Researchers at Children's Cancer Hospital are pioneering new, less toxic and more effective treatments for osteosarcoma. For instance, they discovered chemotherapy can be used with radiation to control osteosarcoma tumors that cannot be removed surgically. They are investigating new targeted therapies, as well as aerosolized treatments that target osteosarcoma that has metastasized to the lungs.
Children's Cancer Hospital is designed just for children, with a full range of services and amenities that help make the child and family's experience as comfortable as possible. We go beyond medical care to deliver a comprehensive experience that treats the whole child.
And at Children's Cancer Hospital, your child benefits from the resources and expertise of one of the nation's top cancer centers.
The one gift cancer gave me is perspective. Now each day is a new day and is filled with possibilities.

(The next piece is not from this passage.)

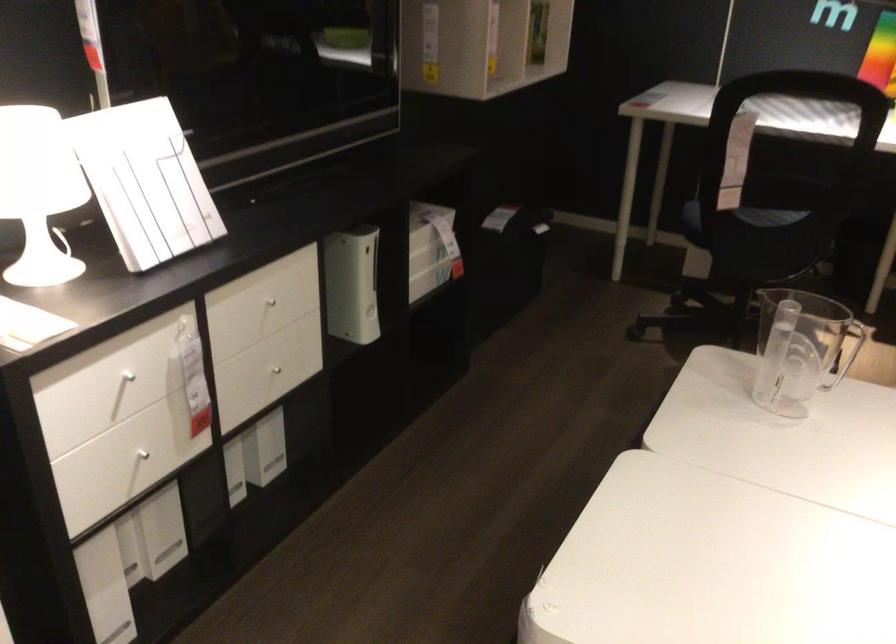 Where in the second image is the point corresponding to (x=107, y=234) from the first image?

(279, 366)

Anthony Quinn hardly remembers his osteosarcoma treatment, but he sees a reminder of
his journey each day. At just 4 years old, Anthony lost his leg
shortly after his osteosarcoma diagnosis. But Anthony has never let
that hold him back. Today, the 27-year-old is training with big
dreams: to one day make it to the Paralympics.

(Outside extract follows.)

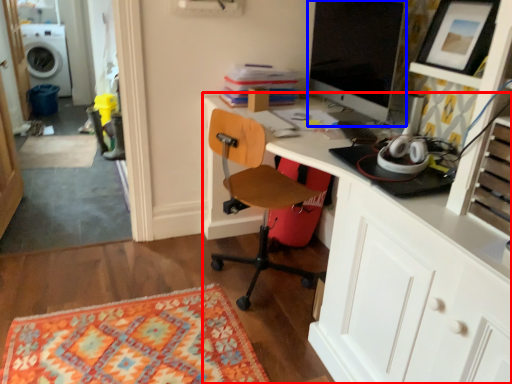 Question: Among these objects, which one is farthest to the camera, desk (highlighted by a red box) or computer monitor (highlighted by a blue box)?

Choices:
 (A) desk
 (B) computer monitor

Answer: (B)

"I've always been competitive and loved sports," Anthony says. "I've always felt that if I was given the opportunity to compete athletically in adaptive sports, I would excel."
Remembering pediatric osteosarcoma treatment
Anthony remembers going to the doctor after hitting his ankle on the coffee table -- an accident that occurred while running around with his older brother and eventually led to his osteosarcoma diagnosis. He remembers how nice the nurses were. He remembers his IV -- which he called "Robot Charlie" -- and the smells of the drugs used to save his life.
And he remembers picking out the color of the cast he would wear after the amputation. After undergoing several rounds of chemotherapy, it was clear the cancer wasn't going away. The doctors needed to amputate Anthony's leg to save his life.
His first few steps on crutches were difficult. He fell the first
time. He was tired, frustrated and didn't understand. But as he grew,
Anthony chose not let the amputation stop him. Inspired by his
basketball star older brother, he played basketball in elementary and
Training after an amputation
But when Anthony made it to high school, he decided not to try out for the basketball team. It was something he always regretted.
After college, he became determined to get back in shape. Anthony purchased a running leg in hopes of participating in some 5Ks and other similar competitions.
Getting back in shape was a slow process, but one that Anthony has learned from.
"The biggest challenge for me is probably patience and courage," he says. "I'm still very new to competitions and not as fast as I would like to be. It's a bit unnerving at times. Maintaining a positive attitude is a must."
But when Anthony discovered the Texas Regional Paralympic Sports through Facebook, he started thinking about competing more seriously. Since then, Anthony has received seven gold and silver medals (mostly gold) in 100-meter, 200-meter, 400-meter and 5K races throughout Texas. At the 2014 Texas Regional Paralympic Sports' Texas Regional Games, Anthony qualified for the U.S. Paralympics Track and Field National Championships in the 100-meter and 200-meter races. He is planning on competing again soon in hopes of qualifying in the 400-meter race as well.
Finding another way to represent his country
Anthony had always wanted to serve in the military, but was extremely frustrated when he discovered his amputation prevented him from doing so. But he's found another way he can represent the U.S.
"I feel indebted to my country and the men and women who sacrificed, some with their lives, in defense of our Constitution," he says. "I love my country and would be honored to represent the U.S. in the Paralympics."
Based on the number of gold medals he's already won, it seems he's well on his way to doing just that.